A vítima testou positivo para Covid-19 em março de 2021, foi afastado do trabalho presencial no dia 8 de março e foi a óbito em 1º de abril. Nesta época, o escritório atuou com as portas fechadas, sem atendimento ao público, mas com os funcionários sem o distanciamento devido. No dia 27 de março, a atividade de contabilidade passou a ser considerada como essencial e passou a ter a liberação para funcionar, quando o homem já havia sido contaminado e estava prestes a ser internado, vindo a falecer poucos dias depois.
O processo mostra ainda que um total de 10 funcionários foram contaminados por Covid-19 na mesma época do fato. Nicoli afirma ainda que os demais funcionários do escritório, depois da contaminação da vítima, comentaram em um grupo de aplicativo de mensagens sobre como a empresa continuou funcionando sem o cumprimento dos decretos municipais. “Eles proibiram os funcionários de usar uniforme e até mesmo de parar o carro no estacionamento do escritório para ninguém ver que estava funcionando normalmente.”
Ações têm decisões controversas
As ações trabalhistas indenizatórias decorrentes de familiares de vítimas de Covid-19 trazem decisões controversas, até então. Em março deste ano, por exemplo, a justiça goiana negou em segundo grau a indenização para a família de um motorista de caminhão de Itumbiara, cuja alegação foi de contaminação da doença em decorrência de uma viagem realizada pela vítima a trabalho.
Na ocasião, no entanto, a Justiça do Trabalho entendeu não haver prova cabal de que a contaminação se deu com a viagem ou em razão dela, visto que o trabalho se baseava em ficar solitário no veículo.
No primeiro grau, o pedido da família foi acolhido e a transportadora havia sido condenada ao pagamento de indenização por danos morais e materiais. A empresa, no entanto, não se conformou com a decisão e buscou a alteração da sentença.
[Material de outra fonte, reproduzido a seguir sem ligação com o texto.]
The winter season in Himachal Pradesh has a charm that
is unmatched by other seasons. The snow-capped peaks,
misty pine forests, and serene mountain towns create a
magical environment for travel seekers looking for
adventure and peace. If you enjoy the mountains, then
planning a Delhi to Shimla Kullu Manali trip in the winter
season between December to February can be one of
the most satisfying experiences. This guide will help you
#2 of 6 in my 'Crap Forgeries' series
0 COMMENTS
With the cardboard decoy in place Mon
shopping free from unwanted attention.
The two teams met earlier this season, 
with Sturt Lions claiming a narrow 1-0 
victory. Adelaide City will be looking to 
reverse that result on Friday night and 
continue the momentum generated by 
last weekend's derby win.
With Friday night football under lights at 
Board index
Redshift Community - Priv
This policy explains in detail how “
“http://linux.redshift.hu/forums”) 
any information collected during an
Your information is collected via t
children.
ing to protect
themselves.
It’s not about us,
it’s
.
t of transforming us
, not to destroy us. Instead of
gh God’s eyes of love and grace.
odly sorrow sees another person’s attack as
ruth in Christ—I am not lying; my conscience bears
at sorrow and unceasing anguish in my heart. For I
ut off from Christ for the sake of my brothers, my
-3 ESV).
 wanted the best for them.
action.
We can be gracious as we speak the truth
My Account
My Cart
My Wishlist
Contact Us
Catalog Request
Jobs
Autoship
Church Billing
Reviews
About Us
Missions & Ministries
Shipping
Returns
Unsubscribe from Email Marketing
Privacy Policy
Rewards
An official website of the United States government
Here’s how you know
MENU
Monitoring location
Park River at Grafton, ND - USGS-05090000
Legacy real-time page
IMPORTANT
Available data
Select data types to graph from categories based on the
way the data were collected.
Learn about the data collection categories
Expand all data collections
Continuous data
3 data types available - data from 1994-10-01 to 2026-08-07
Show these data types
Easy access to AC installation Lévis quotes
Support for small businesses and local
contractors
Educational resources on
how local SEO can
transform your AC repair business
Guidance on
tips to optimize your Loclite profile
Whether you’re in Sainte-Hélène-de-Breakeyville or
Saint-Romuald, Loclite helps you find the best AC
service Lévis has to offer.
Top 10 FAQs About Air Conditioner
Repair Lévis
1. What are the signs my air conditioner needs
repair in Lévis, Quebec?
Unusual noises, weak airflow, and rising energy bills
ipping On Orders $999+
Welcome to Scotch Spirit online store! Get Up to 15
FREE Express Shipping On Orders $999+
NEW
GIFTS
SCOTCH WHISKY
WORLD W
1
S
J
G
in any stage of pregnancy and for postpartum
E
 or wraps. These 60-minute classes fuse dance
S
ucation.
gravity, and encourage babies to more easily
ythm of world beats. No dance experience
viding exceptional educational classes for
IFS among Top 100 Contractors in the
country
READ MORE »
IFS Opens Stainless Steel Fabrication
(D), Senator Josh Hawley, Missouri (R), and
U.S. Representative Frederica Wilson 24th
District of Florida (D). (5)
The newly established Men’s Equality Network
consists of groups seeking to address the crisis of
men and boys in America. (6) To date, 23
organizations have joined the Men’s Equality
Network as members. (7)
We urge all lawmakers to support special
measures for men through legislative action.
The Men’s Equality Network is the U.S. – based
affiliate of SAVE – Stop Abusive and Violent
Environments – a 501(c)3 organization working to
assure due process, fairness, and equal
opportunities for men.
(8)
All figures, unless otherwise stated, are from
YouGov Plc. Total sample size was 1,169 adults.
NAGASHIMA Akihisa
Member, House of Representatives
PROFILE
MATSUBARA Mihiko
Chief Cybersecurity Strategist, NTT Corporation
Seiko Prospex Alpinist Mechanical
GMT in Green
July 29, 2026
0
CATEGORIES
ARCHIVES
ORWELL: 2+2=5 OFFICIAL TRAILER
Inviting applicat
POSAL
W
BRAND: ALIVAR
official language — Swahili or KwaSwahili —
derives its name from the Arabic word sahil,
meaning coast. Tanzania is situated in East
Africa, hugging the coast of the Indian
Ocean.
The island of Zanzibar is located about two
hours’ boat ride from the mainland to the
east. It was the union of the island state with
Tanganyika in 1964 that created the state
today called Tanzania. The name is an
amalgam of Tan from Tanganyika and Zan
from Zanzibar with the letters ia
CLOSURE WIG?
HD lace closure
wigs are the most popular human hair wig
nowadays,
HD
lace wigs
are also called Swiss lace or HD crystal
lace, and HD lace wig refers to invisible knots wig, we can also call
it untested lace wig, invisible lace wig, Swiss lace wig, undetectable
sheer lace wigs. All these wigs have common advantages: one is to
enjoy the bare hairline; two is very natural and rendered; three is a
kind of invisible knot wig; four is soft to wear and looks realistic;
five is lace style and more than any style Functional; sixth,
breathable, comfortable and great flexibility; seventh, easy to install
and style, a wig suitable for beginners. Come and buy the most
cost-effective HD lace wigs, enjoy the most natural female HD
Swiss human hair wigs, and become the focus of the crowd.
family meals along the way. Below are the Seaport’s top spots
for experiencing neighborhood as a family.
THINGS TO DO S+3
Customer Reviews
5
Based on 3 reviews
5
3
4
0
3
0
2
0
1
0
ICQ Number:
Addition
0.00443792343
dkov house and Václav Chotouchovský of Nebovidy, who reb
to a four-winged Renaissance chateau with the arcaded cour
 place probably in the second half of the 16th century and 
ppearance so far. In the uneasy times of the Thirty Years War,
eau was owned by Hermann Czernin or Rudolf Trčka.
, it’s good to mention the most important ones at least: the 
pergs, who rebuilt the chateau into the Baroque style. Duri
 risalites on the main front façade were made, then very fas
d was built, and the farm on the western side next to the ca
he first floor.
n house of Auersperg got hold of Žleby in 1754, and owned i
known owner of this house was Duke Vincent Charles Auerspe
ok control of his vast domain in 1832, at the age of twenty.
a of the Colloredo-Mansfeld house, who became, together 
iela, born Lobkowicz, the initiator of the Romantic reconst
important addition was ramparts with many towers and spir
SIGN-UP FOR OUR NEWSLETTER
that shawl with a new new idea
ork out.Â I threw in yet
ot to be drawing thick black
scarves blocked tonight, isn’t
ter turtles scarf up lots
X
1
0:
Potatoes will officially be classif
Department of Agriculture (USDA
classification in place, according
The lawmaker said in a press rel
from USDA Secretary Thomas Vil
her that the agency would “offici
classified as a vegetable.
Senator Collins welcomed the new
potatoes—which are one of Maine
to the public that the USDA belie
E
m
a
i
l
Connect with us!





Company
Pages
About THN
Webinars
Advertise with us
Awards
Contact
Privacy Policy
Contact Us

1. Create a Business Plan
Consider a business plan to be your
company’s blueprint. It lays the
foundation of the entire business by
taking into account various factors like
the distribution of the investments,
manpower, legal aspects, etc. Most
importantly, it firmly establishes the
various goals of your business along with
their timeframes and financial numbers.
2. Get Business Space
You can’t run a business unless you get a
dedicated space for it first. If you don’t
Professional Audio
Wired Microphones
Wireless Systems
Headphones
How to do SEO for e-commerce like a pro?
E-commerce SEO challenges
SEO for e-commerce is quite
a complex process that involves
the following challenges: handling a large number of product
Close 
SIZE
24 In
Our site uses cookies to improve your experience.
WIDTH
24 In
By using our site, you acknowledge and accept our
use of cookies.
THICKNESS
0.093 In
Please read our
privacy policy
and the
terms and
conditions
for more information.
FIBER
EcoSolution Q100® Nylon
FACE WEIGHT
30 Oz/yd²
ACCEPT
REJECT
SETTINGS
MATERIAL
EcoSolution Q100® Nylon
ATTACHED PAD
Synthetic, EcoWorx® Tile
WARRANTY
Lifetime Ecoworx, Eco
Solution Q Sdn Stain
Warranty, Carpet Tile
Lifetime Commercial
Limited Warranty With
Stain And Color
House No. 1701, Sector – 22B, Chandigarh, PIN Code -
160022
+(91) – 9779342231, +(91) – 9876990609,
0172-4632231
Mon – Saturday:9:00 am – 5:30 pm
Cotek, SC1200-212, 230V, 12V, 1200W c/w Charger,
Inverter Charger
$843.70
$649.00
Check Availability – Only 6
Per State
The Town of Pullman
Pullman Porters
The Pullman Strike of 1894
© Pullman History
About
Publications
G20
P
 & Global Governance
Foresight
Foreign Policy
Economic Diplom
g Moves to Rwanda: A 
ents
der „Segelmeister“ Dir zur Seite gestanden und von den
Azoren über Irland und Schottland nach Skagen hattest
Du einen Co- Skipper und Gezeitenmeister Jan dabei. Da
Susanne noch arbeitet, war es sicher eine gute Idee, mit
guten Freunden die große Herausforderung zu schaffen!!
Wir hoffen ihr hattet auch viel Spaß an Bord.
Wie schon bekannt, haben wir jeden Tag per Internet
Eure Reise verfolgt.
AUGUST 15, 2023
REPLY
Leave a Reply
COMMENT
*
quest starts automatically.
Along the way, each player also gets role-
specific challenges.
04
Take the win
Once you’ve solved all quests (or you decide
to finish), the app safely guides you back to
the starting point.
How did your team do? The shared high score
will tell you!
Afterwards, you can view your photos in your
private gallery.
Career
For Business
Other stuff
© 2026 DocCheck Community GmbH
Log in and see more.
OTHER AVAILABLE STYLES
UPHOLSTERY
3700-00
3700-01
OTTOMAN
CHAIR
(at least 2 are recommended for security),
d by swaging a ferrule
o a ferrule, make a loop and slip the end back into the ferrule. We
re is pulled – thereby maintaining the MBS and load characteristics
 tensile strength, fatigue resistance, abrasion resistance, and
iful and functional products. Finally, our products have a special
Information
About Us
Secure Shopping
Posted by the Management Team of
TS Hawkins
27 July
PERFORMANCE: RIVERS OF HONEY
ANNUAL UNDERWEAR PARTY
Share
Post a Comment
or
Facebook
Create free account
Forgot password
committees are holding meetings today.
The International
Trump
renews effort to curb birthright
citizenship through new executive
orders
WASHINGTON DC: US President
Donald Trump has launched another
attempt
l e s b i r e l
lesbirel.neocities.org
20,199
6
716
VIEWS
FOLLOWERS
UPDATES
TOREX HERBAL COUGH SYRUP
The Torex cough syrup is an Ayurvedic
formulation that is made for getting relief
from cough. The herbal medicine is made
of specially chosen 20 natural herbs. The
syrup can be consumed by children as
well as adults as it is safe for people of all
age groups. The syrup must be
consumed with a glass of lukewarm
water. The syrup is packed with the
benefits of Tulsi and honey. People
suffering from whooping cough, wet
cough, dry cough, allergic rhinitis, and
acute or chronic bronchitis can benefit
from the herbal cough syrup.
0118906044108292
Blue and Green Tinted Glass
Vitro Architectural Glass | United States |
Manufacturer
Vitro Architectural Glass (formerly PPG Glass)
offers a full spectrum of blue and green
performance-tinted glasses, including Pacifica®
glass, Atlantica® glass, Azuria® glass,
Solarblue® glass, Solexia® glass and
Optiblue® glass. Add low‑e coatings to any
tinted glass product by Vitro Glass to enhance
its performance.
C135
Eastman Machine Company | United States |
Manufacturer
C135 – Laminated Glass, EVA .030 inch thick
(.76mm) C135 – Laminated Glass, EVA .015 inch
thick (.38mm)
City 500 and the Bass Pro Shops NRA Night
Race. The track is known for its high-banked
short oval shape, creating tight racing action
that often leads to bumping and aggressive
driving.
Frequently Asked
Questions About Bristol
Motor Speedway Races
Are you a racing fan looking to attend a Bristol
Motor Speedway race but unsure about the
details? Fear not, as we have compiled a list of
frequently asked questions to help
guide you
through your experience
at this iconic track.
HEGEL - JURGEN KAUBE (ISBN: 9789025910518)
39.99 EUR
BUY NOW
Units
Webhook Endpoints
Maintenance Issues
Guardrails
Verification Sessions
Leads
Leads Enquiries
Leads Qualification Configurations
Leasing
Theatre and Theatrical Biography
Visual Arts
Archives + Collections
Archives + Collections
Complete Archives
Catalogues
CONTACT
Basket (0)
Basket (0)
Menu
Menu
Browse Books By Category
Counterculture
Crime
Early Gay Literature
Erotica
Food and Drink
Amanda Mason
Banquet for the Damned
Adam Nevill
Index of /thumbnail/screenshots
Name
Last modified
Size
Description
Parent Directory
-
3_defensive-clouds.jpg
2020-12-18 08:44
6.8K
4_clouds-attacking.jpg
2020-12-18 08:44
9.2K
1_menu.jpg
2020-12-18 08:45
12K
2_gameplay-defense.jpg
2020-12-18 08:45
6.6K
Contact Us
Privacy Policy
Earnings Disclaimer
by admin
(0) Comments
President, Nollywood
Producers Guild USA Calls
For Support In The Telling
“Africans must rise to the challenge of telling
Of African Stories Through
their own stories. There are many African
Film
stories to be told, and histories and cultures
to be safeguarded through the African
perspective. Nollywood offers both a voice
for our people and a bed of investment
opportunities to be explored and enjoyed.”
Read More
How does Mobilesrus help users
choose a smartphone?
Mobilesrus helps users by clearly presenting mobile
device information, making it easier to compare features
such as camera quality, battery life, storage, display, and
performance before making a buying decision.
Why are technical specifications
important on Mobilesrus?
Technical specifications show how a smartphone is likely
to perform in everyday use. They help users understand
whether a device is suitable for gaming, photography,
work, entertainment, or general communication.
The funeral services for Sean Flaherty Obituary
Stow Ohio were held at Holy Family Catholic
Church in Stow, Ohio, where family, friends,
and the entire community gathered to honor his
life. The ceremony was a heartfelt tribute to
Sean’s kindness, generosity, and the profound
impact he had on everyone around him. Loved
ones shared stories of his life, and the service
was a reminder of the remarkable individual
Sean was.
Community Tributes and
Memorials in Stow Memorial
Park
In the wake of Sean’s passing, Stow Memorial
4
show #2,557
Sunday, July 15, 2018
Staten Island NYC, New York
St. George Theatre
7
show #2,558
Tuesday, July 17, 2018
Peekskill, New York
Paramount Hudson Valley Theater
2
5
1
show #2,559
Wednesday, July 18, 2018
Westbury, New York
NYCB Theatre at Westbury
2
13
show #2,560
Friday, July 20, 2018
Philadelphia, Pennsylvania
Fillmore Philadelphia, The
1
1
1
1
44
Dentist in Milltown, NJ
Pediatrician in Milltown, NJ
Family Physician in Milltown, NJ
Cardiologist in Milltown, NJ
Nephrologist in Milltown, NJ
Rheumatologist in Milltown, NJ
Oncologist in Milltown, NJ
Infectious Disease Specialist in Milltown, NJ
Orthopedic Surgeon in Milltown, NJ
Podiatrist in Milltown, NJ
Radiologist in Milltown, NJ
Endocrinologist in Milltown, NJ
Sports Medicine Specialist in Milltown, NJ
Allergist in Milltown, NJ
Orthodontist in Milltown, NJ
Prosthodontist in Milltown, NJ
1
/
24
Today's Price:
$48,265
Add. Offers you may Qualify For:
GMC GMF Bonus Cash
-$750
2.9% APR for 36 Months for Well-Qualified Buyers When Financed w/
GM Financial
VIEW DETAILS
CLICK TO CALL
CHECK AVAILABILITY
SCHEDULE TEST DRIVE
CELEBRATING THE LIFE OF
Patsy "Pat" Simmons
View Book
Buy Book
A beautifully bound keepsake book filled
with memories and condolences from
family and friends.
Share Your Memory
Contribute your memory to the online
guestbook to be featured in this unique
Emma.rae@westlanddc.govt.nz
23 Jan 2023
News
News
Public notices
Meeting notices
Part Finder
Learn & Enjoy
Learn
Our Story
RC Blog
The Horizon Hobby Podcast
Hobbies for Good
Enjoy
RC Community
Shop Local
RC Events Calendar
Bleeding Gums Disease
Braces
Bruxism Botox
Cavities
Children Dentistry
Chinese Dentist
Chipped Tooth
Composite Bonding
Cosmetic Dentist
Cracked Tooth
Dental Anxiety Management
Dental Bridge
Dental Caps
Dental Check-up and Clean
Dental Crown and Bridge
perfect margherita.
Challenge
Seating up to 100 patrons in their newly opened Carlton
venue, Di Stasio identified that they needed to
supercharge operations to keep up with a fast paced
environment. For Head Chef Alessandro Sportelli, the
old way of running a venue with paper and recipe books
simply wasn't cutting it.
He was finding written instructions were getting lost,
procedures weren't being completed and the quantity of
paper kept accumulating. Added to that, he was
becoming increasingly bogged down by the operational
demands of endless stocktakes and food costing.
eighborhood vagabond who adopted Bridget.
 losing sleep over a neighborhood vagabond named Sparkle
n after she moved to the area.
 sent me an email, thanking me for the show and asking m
Por outro lado, em Minas Gerais, no ano passado, a família de outro motorista conseguiu indenização de R$ 200 mil decorrente de processo em razão de morte após contaminação por Covid-19 no trabalho. O advogado Luís Gustavo Nicoli afirma que ainda são poucas ações na justiça goiana a respeito de indenizações trabalhistas sob este argumento, mas ele acredita que isso vai aumentar nos próximos meses. “Muitas empresas usaram esse artifício de trabalharem mesmo com os decretos proibindo”, acrescenta. Ele lembra ainda que no caso específico da decisão dada na última semana o processo deixou claro que a empresa não atuou para propiciar segurança aos seus funcionários. A reportagem não conseguiu contato com o escritório de contabilidade até a conclusão da reportagem.